I recently spent a week beginning the disposition of the belongings of my late parents. It is an odd project to dispose of a lifetime of things, things that conjure the two people who were central figures in my world for much of my life. What to discard, what to keep? One thing I don't plan to discard is my mother's creative work.
I've written of my mother's collaging, or as that former first grade teacher termed it, "cutting and pasting". She began this activity in the fall of 2013 and concluded it a few weeks before her death in 2015. With roughly one a month she left 20 albums, a "legacy" she termed it. She began this project when Alzheimers robbed her of the ability to pursue her favorite activity of reading. Each morning she eagerly awaited her newspaper so she could begin to cut it up and paste it in her notebook. At the time we were just glad she had found something that seemed to engage her, but as I carefully perused her albums I was struck by how her style evolved. I could see her mind working and felt her presence surround me.
I was touched and intrigued and thought I'd share some of her efforts with you.
Soon that morphed into a more overlapping style and this is where I began to notice some interesting things. She clearly had a fascination for faces and repetition of forms. Notice the upside down burger mimicking the pumpkin face (2) ? You can see how she was using grapes to create a sense of flow in the image, drawing your eye along with it. Now her work was beginning to overlap creating a denser image.
At the end of that first book was a note that she had sung Happy Birthday to my sister and my sister told her that it made her day. I felt a surge of satisfaction. I talked to my mother each morning and my sister spoke to her in the evening. She was no longer able to remember birthdays, but I had reminded her of my sister's birthday. She had said, "But I don't have anything for her!" I had suggested she sing to my sister and the suggestion had stayed with her all day, a long time in Alzheimer time.

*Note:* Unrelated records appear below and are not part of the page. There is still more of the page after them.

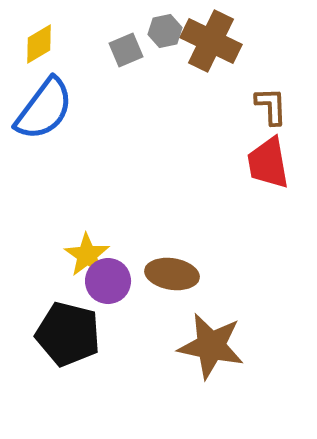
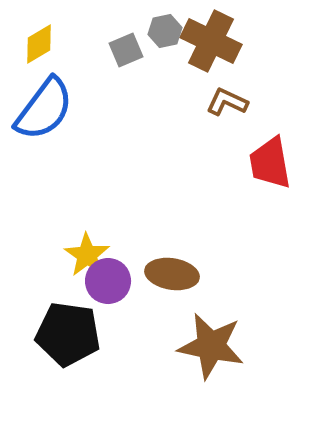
brown L-shape: moved 44 px left, 4 px up; rotated 63 degrees counterclockwise
red trapezoid: moved 2 px right
black pentagon: rotated 6 degrees counterclockwise
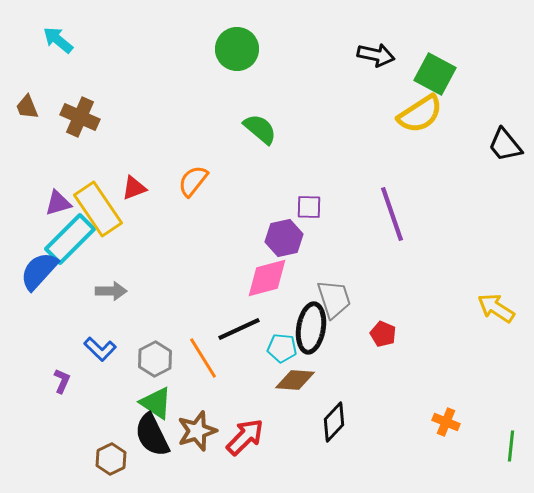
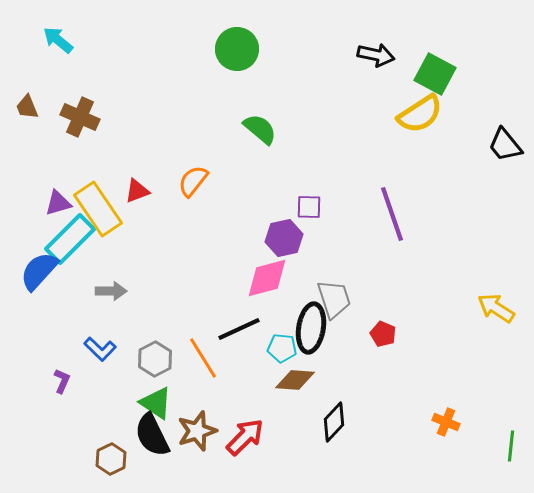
red triangle: moved 3 px right, 3 px down
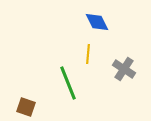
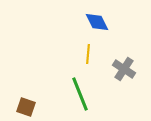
green line: moved 12 px right, 11 px down
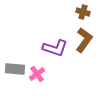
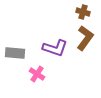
brown L-shape: moved 1 px right, 2 px up
gray rectangle: moved 16 px up
pink cross: rotated 21 degrees counterclockwise
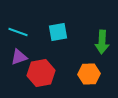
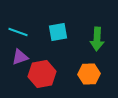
green arrow: moved 5 px left, 3 px up
purple triangle: moved 1 px right
red hexagon: moved 1 px right, 1 px down
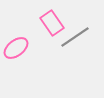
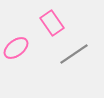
gray line: moved 1 px left, 17 px down
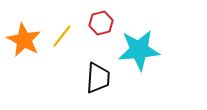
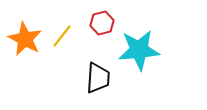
red hexagon: moved 1 px right
orange star: moved 1 px right, 1 px up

Mom was drawn to images of families and it appears that she had a fondness for William and Kate. Here they are adorned with a gingerbread house and Tinkerbell, filling out their world with sweetness (4).
While she had begun to overlap images, she hadn't firmly shifted from individual images yet. She was often conscious of the relationship between opposing pages and might divide images to get some repetition (5). She often used her pages as a notebook, noting important things like her breakfast or the fact that her paper hadn't come yet. This was the high point of her day and if it hadn't arrived by our morning phone call, I immediately called the paper to urge them onward.
About six months into this activity she began to overlap imagery in earnest and make use of full page spreads (7, 8).